Goal: Achieve a 20% reduction in energy use in buildings built prior to Duke's 2009 Climate Action Plan by 2030 while maximizing opportunities for building energy efficiency and low carbon, new construction.

Over the past two years, there have been major shifts in the future of Duke University’s energy procurement and use. The resulting investments will lead to significant decreases in Duke’s annual GHG emissions. Below are three examples of how Duke is working to meet its carbon neutrality commitment through energy emission reductions.


Due to the creation of the Green Source Advantage program in North Carolina, for the first time, Duke University has been able to invest in a large-scale, off-campus, solar installation. This 101-megawatt solar project will be fully operational in 2024, and is projected to provide 50% of the University’s electricity and will reduce GHG emissions by 57,000 metric tons annually.


Building off of Duke’s past efforts in renewable natural gas, Duke University has entered into a partnership with GreenGasUSA, a South Carolina-based biogas provider to purchase renewable natural gas from a vegetable cannery in SC. The project will provide enough renewable natural gas to reduce Duke’s GHG emissions by 55,000 metric tons annually.

Building energy efficiency

Over the past two years, Duke University has continued to increase the efficiency of buildings and utility plants on campus. The transition to LED lighting across campus now covers over 4 million square feet of building space. The Facilities Management Department has also been investing in a changeover from steam to hot water in appropriate building systems, which is a more efficient way to condition buildings and provide domestic hot water.

energy emission reductions chart
Based on estimates from fiscal year 2021, Duke estimates to reduce its energy emissions through a myriad of initiatives including offsite solar, renewable natural gas, campus utility infrastructure efficiency upgrades, building energy efficiency upgrades, and Duke Energy's decarbonization efforts.

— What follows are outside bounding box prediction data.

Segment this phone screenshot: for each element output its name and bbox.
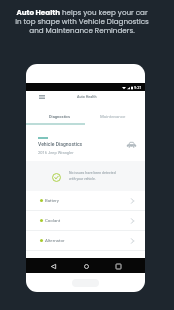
staticText: Vehicle Diagnostics [38, 141, 83, 147]
button[interactable]: Diagnostics [26, 106, 85, 125]
staticText: Alternator [45, 238, 65, 243]
button[interactable]: Open navigation menu [36, 91, 48, 103]
button[interactable]: Vehicle details [126, 139, 137, 150]
staticText: Auto Health helps you keep your car in t… [13, 7, 151, 35]
button[interactable]: Home [80, 260, 92, 272]
button[interactable]: Back [47, 260, 59, 272]
button[interactable]: Battery [26, 191, 145, 210]
staticText: 2016 Jeep Wrangler [38, 150, 74, 155]
staticText: Auto Health [77, 95, 97, 99]
button[interactable]: Recent apps [112, 260, 124, 272]
staticText: Diagnostics [49, 114, 71, 119]
staticText: Maintenance [100, 114, 126, 119]
button[interactable]: Coolant [26, 211, 145, 230]
button[interactable]: Maintenance [85, 106, 145, 125]
staticText: No issues have been detected with your v… [69, 171, 116, 181]
staticText: Battery [45, 198, 59, 203]
staticText: 9:21 [134, 85, 142, 90]
staticText: Coolant [45, 218, 61, 223]
button[interactable]: Alternator [26, 231, 145, 250]
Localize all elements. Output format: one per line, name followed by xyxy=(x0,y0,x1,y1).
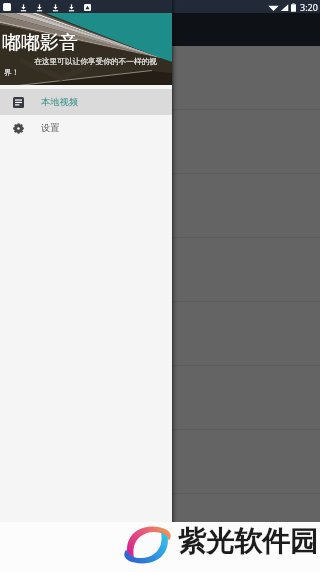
staticText: 界！ xyxy=(4,68,20,78)
staticText: 3:20 xyxy=(300,1,318,13)
staticText: 设置 xyxy=(41,122,60,134)
staticText: 在这里可以让你享受你的不一样的视 xyxy=(34,57,157,67)
staticText: 本地视频 xyxy=(41,96,79,108)
button[interactable]: 设置 xyxy=(0,115,172,141)
button[interactable]: 本地视频 xyxy=(0,89,172,115)
staticText: 紫光软件园 xyxy=(178,524,318,559)
staticText: 嘟嘟影音 xyxy=(2,31,78,55)
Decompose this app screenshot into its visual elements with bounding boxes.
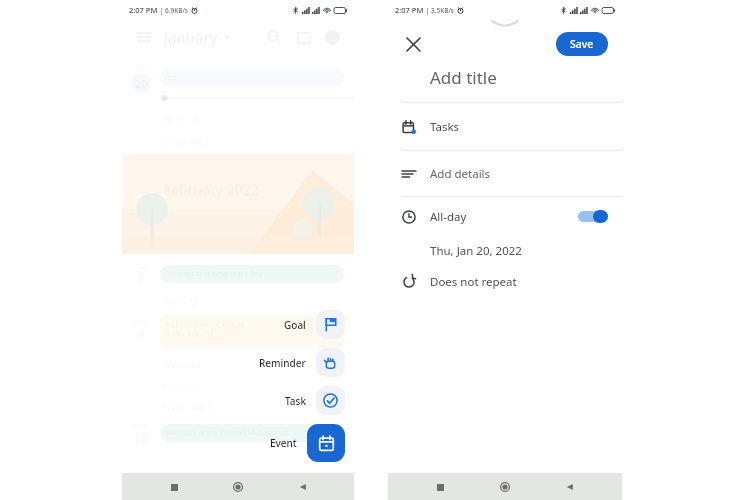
staticText: All-day [430,209,467,225]
staticText: Thu, Jan 20, 2022 [430,243,522,259]
staticText: Tasks [430,119,460,135]
button[interactable]: Goal [316,310,345,339]
staticText: Add details [430,166,491,182]
button[interactable]: Task [316,386,345,415]
button[interactable]: Save [556,32,608,56]
button[interactable]: Home [492,474,518,500]
staticText: Goal [284,318,306,332]
button[interactable]: Close [402,33,424,55]
staticText: February 2022 [164,180,259,199]
button[interactable]: All-day [388,197,622,236]
staticText: Task [285,394,306,408]
staticText: January [164,27,218,47]
staticText: 2:07 PM [129,5,158,15]
staticText: Reminder [259,356,306,370]
button[interactable]: Back [290,474,316,500]
staticText: 28 [135,430,148,445]
button[interactable]: Home [225,474,251,500]
button[interactable]: Reminder [316,348,345,377]
staticText: 20 [135,76,148,91]
button[interactable]: Does not repeat [388,266,622,298]
staticText: Does not repeat [430,274,517,290]
button[interactable]: Recents [161,474,187,500]
button[interactable]: Thu, Jan 20, 2022 [388,236,622,266]
button[interactable]: Create event [307,424,345,462]
button[interactable]: Recents [427,474,453,500]
staticText: 2:07 PM [395,5,424,15]
button[interactable]: Tasks [388,103,622,150]
staticText: Add title [430,66,497,89]
button[interactable]: Add details [388,151,622,196]
staticText: Save [570,37,594,51]
staticText: | 6.9KB/s [158,6,188,15]
staticText: | 3.5KB/s [424,6,454,15]
staticText: Event [270,436,297,450]
button[interactable]: Back [557,474,583,500]
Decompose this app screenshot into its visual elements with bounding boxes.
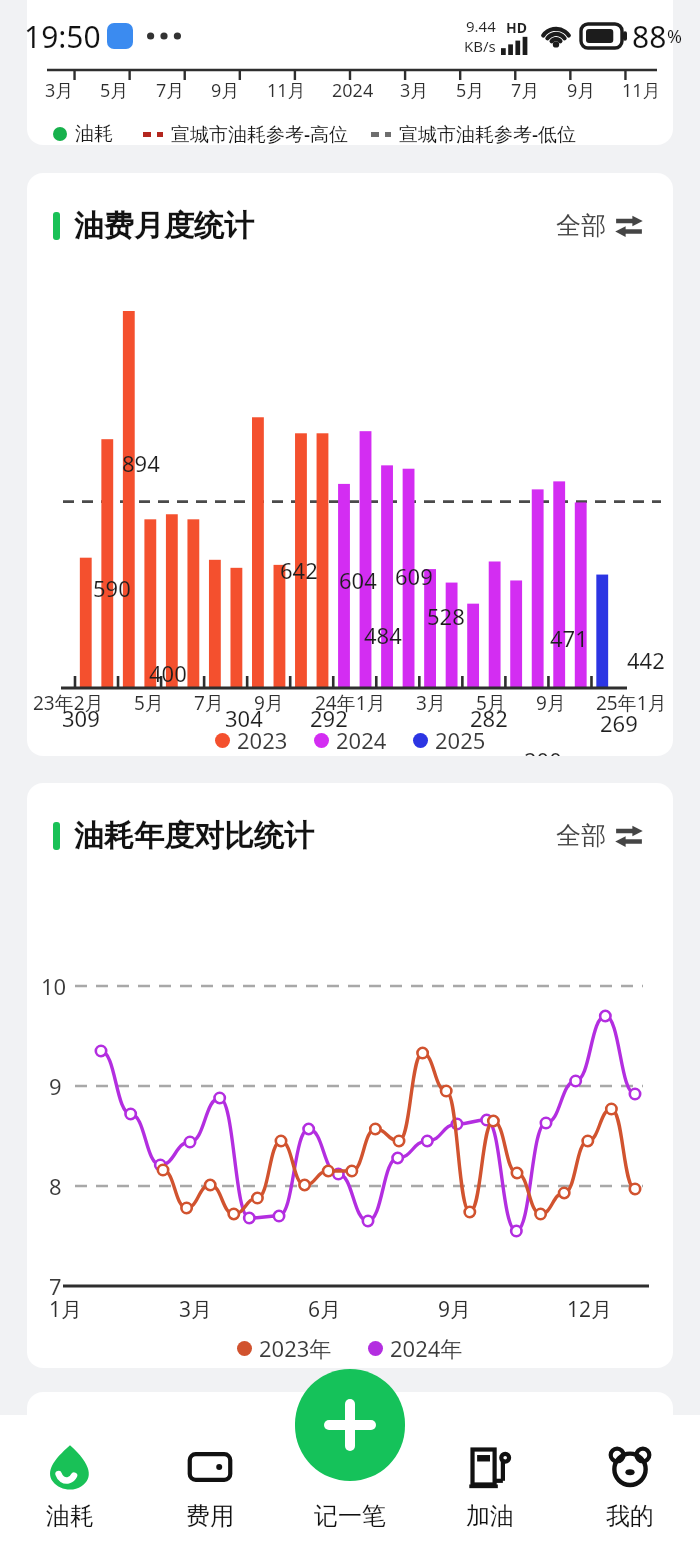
staticText: 9月 (536, 690, 566, 716)
staticText: 油费月度统计 (74, 207, 254, 245)
staticText: 2024 (332, 78, 374, 103)
staticText: 3月 (179, 1295, 213, 1324)
staticText: 11月 (622, 78, 661, 103)
staticText: 9.44 (466, 16, 496, 36)
staticText: 484 (364, 620, 402, 650)
staticText: 269 (600, 708, 638, 738)
staticText: 642 (280, 555, 318, 585)
staticText: % (667, 24, 682, 49)
other: WiFi (541, 21, 571, 51)
staticText: 528 (427, 601, 465, 631)
button[interactable]: 记一笔 (280, 1415, 420, 1555)
staticText: 9月 (438, 1295, 472, 1324)
staticText: 590 (93, 573, 131, 603)
staticText: 23年2月 (33, 690, 104, 716)
staticText: 88 (632, 16, 667, 57)
other: 切换视图 (615, 212, 643, 240)
staticText: 宣城市油耗参考-高位 (171, 121, 349, 145)
staticText: 3月 (400, 78, 429, 103)
staticText: 油耗 (75, 122, 113, 145)
other: 切换视图 (615, 822, 643, 850)
staticText: 9 (49, 1071, 62, 1101)
staticText: 3月 (416, 690, 446, 716)
staticText: HD (506, 18, 527, 37)
staticText: 11月 (267, 78, 306, 103)
staticText: 10 (41, 971, 67, 1001)
staticText: 304 (225, 703, 263, 733)
staticText: 宣城市油耗参考-低位 (399, 121, 577, 145)
staticText: 7月 (156, 78, 185, 103)
button[interactable]: 油耗 (0, 1415, 140, 1555)
staticText: 442 (627, 645, 665, 675)
staticText: 9月 (211, 78, 240, 103)
button[interactable]: 加油 (420, 1415, 560, 1555)
button[interactable]: 全部 (552, 816, 647, 855)
staticText: 全部 (556, 210, 606, 241)
staticText: 400 (149, 658, 187, 688)
staticText: 3月 (45, 78, 74, 103)
staticText: 我的 (606, 1501, 654, 1531)
staticText: 7月 (194, 690, 224, 716)
staticText: 2024 (336, 725, 387, 755)
button[interactable]: 我的 (560, 1415, 700, 1555)
staticText: 25年1月 (596, 690, 667, 716)
staticText: 7月 (511, 78, 540, 103)
staticText: 1月 (49, 1295, 83, 1324)
staticText: 全部 (556, 820, 606, 851)
staticText: 油耗 (46, 1501, 94, 1531)
staticText: 5月 (134, 690, 164, 716)
staticText: 加油 (466, 1501, 514, 1531)
button[interactable]: 3月 (27, 0, 673, 145)
button[interactable]: 油费月度统计 (27, 173, 673, 756)
staticText: 19:50 (24, 16, 101, 57)
staticText: 费用 (186, 1501, 234, 1531)
staticText: 5月 (476, 690, 506, 716)
staticText: 2023年 (259, 1333, 332, 1363)
staticText: 5月 (100, 78, 129, 103)
staticText: 309 (62, 703, 100, 733)
button[interactable]: 油耗年度对比统计 (27, 783, 673, 1368)
staticText: 471 (550, 623, 588, 653)
staticText: 24年1月 (315, 690, 386, 716)
staticText: 292 (310, 703, 348, 733)
staticText: 油耗年度对比统计 (74, 817, 314, 855)
staticText: 9月 (254, 690, 284, 716)
staticText: 894 (122, 448, 160, 478)
staticText: 604 (339, 565, 377, 595)
staticText: 609 (395, 561, 433, 591)
staticText: 282 (470, 703, 508, 733)
staticText: 2025 (435, 725, 486, 755)
button[interactable] (27, 1392, 673, 1532)
button[interactable]: 全部 (552, 206, 647, 245)
staticText: KB/s (464, 36, 496, 56)
staticText: 5月 (456, 78, 485, 103)
staticText: 200 (524, 745, 562, 756)
staticText: 6月 (308, 1295, 342, 1324)
staticText: 记一笔 (314, 1501, 386, 1531)
staticText: 8 (49, 1171, 62, 1201)
staticText: 2024年 (390, 1333, 463, 1363)
staticText: 12月 (567, 1295, 613, 1324)
staticText: 2023 (237, 725, 288, 755)
staticText: 9月 (567, 78, 596, 103)
button[interactable]: 费用 (140, 1415, 280, 1555)
button[interactable]: 记一笔 (295, 1369, 405, 1481)
staticText: 7 (49, 1271, 62, 1301)
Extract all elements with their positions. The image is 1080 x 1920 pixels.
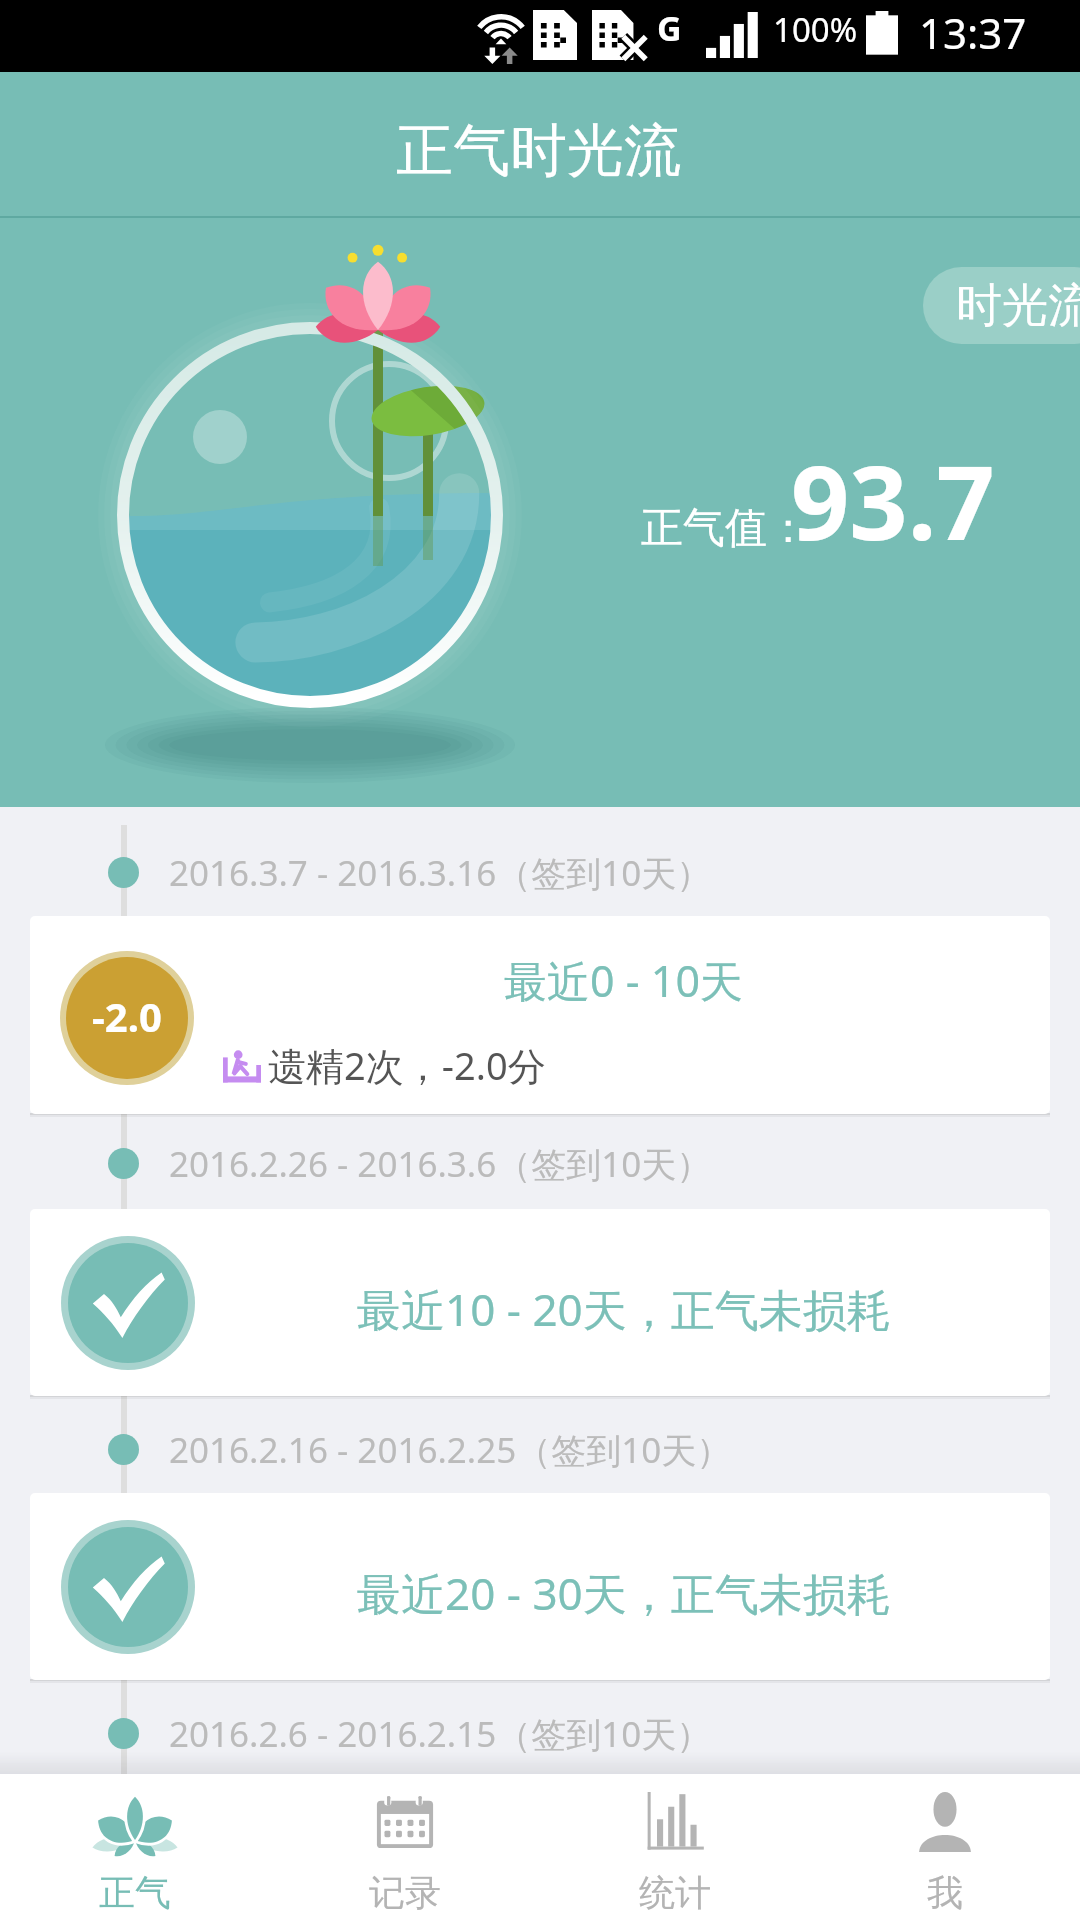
staticText: 2016.2.26 - 2016.3.6（签到10天） (169, 1140, 712, 1188)
staticText: 正气 (99, 1870, 171, 1915)
staticText: 2016.2.6 - 2016.2.15（签到10天） (169, 1710, 712, 1758)
staticText: 13:37 (919, 4, 1027, 61)
button[interactable]: 记录 (270, 1774, 540, 1920)
button[interactable]: 最近20 - 30天，正气未损耗 (30, 1493, 1050, 1680)
staticText: 2016.3.7 - 2016.3.16（签到10天） (169, 849, 712, 897)
button[interactable]: 统计 (540, 1774, 810, 1920)
staticText: 最近10 - 20天，正气未损耗 (357, 1279, 891, 1339)
staticText: 记录 (369, 1870, 441, 1915)
button[interactable]: 时光流 (923, 267, 1080, 344)
button[interactable]: 我 (810, 1774, 1080, 1920)
staticText: 93.7 (791, 431, 995, 570)
staticText: -2.0 (92, 989, 162, 1043)
staticText: 正气时光流 (396, 115, 681, 187)
staticText: 遗精2次，-2.0分 (268, 1039, 546, 1091)
button[interactable]: -2.0 (30, 916, 1050, 1114)
staticText: 100% (773, 7, 858, 52)
staticText: 时光流 (956, 277, 1080, 335)
staticText: 统计 (639, 1870, 711, 1915)
staticText: 正气值： (641, 502, 809, 555)
staticText: 2016.2.16 - 2016.2.25（签到10天） (169, 1426, 732, 1474)
staticText: G (657, 5, 682, 51)
staticText: 最近20 - 30天，正气未损耗 (357, 1563, 891, 1623)
button[interactable]: 正气 (0, 1774, 270, 1920)
staticText: 我 (927, 1870, 963, 1915)
staticText: 最近0 - 10天 (504, 951, 743, 1010)
button[interactable]: 最近10 - 20天，正气未损耗 (30, 1209, 1050, 1396)
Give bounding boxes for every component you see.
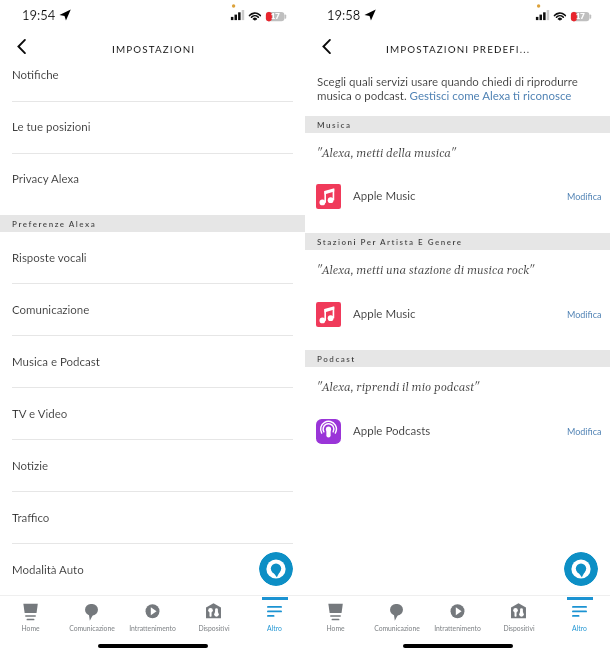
- button[interactable]: Comunicazione: [366, 596, 427, 638]
- staticText: Modifica: [567, 426, 602, 437]
- staticText: "Alexa, riprendi il mio podcast": [317, 380, 479, 395]
- staticText: Home: [21, 624, 40, 632]
- staticText: Modalità Auto: [12, 563, 84, 577]
- staticText: Preferenze Alexa: [12, 219, 97, 229]
- staticText: Le tue posizioni: [12, 120, 91, 134]
- button[interactable]: Intrattenimento: [122, 596, 183, 638]
- button[interactable]: Dispositivi: [183, 596, 244, 638]
- button[interactable]: Comunicazione: [0, 286, 305, 334]
- staticText: Modifica: [567, 191, 602, 202]
- button[interactable]: Apple Music: [305, 293, 610, 335]
- button[interactable]: Modifica: [565, 304, 604, 325]
- staticText: Comunicazione: [12, 303, 90, 317]
- button[interactable]: Altro: [244, 596, 305, 638]
- button[interactable]: Dispositivi: [488, 596, 549, 638]
- staticText: 19:58: [327, 7, 361, 23]
- staticText: 19:54: [22, 7, 56, 23]
- button[interactable]: Alexa: [564, 552, 598, 586]
- button[interactable]: Modifica: [565, 421, 604, 442]
- staticText: 17: [576, 12, 585, 21]
- button[interactable]: Risposte vocali: [0, 234, 305, 282]
- staticText: 17: [271, 12, 280, 21]
- staticText: "Alexa, metti una stazione di musica roc…: [317, 263, 535, 278]
- staticText: TV e Video: [12, 407, 68, 421]
- staticText: Podcast: [317, 354, 356, 364]
- staticText: Dispositivi: [503, 624, 535, 632]
- button[interactable]: Apple Podcasts: [305, 410, 610, 452]
- staticText: Stazioni Per Artista E Genere: [317, 237, 463, 247]
- staticText: Notifiche: [12, 68, 59, 82]
- staticText: Scegli quali servizi usare quando chiedi…: [317, 75, 594, 102]
- button[interactable]: Modalità Auto: [0, 546, 305, 594]
- button[interactable]: Home: [305, 596, 366, 638]
- button[interactable]: Back: [10, 35, 32, 57]
- staticText: Comunicazione: [69, 624, 115, 632]
- button[interactable]: Home: [0, 596, 61, 638]
- staticText: Risposte vocali: [12, 251, 87, 265]
- staticText: Comunicazione: [374, 624, 420, 632]
- staticText: Traffico: [12, 511, 50, 525]
- staticText: IMPOSTAZIONI PREDEFI...: [386, 43, 531, 55]
- button[interactable]: Comunicazione: [61, 596, 122, 638]
- staticText: Apple Podcasts: [353, 424, 431, 438]
- staticText: Intrattenimento: [129, 624, 176, 632]
- staticText: Notizie: [12, 459, 49, 473]
- staticText: "Alexa, metti della musica": [317, 146, 456, 161]
- staticText: Dispositivi: [198, 624, 230, 632]
- button[interactable]: Le tue posizioni: [0, 103, 305, 151]
- button[interactable]: Privacy Alexa: [0, 155, 305, 203]
- button[interactable]: TV e Video: [0, 390, 305, 438]
- button[interactable]: Altro: [549, 596, 610, 638]
- staticText: Musica e Podcast: [12, 355, 100, 369]
- staticText: Privacy Alexa: [12, 172, 79, 186]
- staticText: Musica: [317, 120, 352, 130]
- button[interactable]: Modifica: [565, 186, 604, 207]
- staticText: Home: [326, 624, 345, 632]
- button[interactable]: Traffico: [0, 494, 305, 542]
- button[interactable]: Musica e Podcast: [0, 338, 305, 386]
- button[interactable]: Back: [315, 35, 337, 57]
- staticText: Intrattenimento: [434, 624, 481, 632]
- staticText: Altro: [572, 624, 587, 632]
- button[interactable]: Apple Music: [305, 175, 610, 217]
- button[interactable]: Intrattenimento: [427, 596, 488, 638]
- button[interactable]: Alexa: [259, 552, 293, 586]
- staticText: Modifica: [567, 309, 602, 320]
- staticText: Altro: [267, 624, 282, 632]
- staticText: IMPOSTAZIONI: [112, 43, 196, 55]
- button[interactable]: Notizie: [0, 442, 305, 490]
- staticText: Apple Music: [353, 307, 416, 321]
- button[interactable]: Notifiche: [0, 51, 305, 99]
- staticText: Apple Music: [353, 189, 416, 203]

In total, all initiatives are estimated to reduce Duke's emissions by 179,200 metric tons of carbon dioxide equivalent.


Goal: Focus water-reduction strategies on the top 20 water-consuming buildings, which account for 70% of water use.

Duke continues to maintain significant reductions in potable water use on campus, achieving a 30% reduction per gross square foot of building space since 2006. The past two years also saw a decrease in the number of students, staff and faculty on campus, leading to a reduction of nearly 90 million gallons of water use in fiscal year 2020. However, as students returned to campus and Duke returned to in-person teaching in 2021, water use increased to pre-pandemic levels. 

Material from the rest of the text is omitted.